The results showed that tetrahydrocannabinol (THC) found in cannabis attacks genes in two metabolic pathways that are responsible for organ growth and growth regulation during development. This ultimately affects the natural regulatory DNA process methylation, which transfers methyl groups to DNA bases that are important for normal development. Suffice to say, THC affects male's reproductive health and changes the genetic makeup of the sperm, says Scott Kollins, Ph.D., senior author of the study and professor in psychiatry and behavioral sciences at Duke.

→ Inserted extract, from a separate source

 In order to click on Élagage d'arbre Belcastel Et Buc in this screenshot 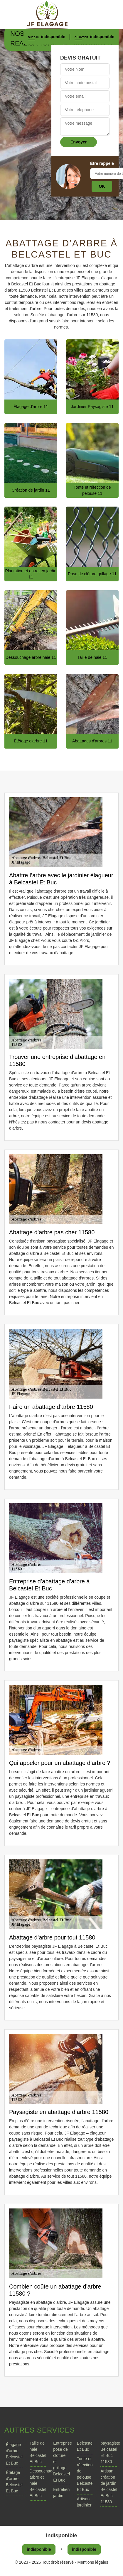 , I will do `click(14, 2453)`.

"We don't yet know what that means, but the fact that more and more young males of child-bearing age have legal access to cannabis is something we should be thinking about."

However, the research did not reveal whether DNA changes triggered by THC are passed on to the user's offspring. The study also did not reveal the effects it could have on the user's children.

Susan K. Murphy, Ph.D., associate professor and chief of the Division of Reproductive Sciences in obstetrics and gynecology at Duke, says the study is inconclusive of what it means to the developing child. The research did not reveal whether sperm affected by THC in cannabis is capable of fertilizing an egg and help it develop into an embryo.

Its effect to sperm structure is not the only adverse effect THC in cannabis has on male's reproductive system. Previous studies reveal that it also lowers testosterone levels among heavy cannabis users, which can negatively influence sperm production. This is why it is advisable to cut back on marijuana use if you plan to start a family.